1. I have opened a few ports on the ADSL router/firewalls to talk to
internal hosts; say when someone hits http://myADSL1_IP I would redirect him
to 192.168.0.10; while if someone hits http://myADSL2_IP I would redirect
him to 192.168.0.20. If I have rules such as the following all works well:
   ip rule add from 192.168.0.10 table ADSL1_rules
   ip rule add from 192.168.0.20 table ADSL2_rules
Unfortunately, if I want to do the reverse it does not work. I can't have a
host prefer one ADSL line, but still receive traffic from the other ADSL
line.
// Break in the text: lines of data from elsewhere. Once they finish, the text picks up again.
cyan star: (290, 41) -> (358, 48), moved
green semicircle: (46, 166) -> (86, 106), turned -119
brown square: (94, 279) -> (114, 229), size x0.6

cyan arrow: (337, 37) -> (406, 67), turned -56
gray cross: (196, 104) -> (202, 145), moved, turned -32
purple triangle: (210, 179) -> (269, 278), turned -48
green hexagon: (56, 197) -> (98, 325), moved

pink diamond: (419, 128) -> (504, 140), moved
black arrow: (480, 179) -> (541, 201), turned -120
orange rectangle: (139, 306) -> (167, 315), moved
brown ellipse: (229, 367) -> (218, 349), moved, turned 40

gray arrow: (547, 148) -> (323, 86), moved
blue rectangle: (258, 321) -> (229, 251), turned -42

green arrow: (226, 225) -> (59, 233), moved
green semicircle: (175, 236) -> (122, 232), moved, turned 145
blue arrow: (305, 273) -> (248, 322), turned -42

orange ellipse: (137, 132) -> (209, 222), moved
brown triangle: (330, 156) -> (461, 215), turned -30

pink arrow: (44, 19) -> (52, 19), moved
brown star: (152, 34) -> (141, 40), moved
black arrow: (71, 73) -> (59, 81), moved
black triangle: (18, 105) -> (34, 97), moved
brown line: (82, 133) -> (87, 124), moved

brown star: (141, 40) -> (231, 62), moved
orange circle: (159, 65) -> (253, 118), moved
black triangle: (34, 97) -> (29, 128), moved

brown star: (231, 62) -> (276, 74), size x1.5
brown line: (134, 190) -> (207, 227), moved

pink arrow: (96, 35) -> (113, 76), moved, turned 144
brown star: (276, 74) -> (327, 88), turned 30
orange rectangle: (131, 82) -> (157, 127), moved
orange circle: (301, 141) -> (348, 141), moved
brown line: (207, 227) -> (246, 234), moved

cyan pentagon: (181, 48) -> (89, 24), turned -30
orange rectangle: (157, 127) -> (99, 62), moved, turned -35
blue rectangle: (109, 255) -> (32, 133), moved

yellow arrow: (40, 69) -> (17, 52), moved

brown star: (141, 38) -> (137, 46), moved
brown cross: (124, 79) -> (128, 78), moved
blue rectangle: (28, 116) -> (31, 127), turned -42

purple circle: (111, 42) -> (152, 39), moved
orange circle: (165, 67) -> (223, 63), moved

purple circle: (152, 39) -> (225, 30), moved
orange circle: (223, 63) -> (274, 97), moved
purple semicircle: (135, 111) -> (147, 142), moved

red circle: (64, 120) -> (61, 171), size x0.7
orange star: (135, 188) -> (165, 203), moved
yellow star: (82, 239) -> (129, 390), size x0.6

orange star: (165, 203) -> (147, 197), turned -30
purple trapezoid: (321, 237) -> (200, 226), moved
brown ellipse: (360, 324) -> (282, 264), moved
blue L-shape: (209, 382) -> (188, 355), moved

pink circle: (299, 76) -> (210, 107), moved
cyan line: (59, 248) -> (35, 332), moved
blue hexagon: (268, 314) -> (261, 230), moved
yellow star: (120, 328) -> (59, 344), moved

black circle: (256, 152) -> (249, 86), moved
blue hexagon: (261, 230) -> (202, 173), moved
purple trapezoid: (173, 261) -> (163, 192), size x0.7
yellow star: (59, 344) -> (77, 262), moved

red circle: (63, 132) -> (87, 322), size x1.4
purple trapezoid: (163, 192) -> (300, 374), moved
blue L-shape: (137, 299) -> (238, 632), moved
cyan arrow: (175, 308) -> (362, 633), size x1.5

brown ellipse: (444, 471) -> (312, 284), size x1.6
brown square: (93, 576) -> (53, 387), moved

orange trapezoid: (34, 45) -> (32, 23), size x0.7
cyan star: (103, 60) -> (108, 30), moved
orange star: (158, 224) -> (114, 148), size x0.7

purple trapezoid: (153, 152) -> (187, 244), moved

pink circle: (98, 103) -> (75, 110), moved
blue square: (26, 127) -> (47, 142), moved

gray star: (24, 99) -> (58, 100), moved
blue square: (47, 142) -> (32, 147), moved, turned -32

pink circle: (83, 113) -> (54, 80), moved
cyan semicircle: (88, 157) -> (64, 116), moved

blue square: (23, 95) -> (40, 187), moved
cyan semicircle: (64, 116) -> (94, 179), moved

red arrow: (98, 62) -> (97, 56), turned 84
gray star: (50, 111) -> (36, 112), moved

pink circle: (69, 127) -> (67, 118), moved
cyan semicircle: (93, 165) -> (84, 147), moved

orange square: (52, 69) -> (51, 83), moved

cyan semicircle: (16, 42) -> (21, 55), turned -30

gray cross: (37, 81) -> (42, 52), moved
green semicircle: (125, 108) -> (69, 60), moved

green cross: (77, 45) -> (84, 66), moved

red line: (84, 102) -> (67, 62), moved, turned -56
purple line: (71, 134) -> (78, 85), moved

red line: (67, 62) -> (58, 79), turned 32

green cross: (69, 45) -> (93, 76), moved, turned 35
It may sound weird, but I only want to have one host reply to any of
the two IPs, either from ISP1 or ISP2. With the current configuration I
can't. It works ok the default ISP of the host, but can't make it to work
for the other.

2. I tried using
ip route add equalize default scope global nexthop via myADSL1_IP dev eth2
weight 1 nexthop via myADSL2_IP dev eth1 weight 1
It doesn't seem to perform round robin for every request, more like it
caches the route to use per host. Is it possible to force a real round robin
or (better) weighted routing without resorting to a new kernel - as
suggested in the article? I think I've seen recent threads saying that it is
no longer necessary to create a new kernel.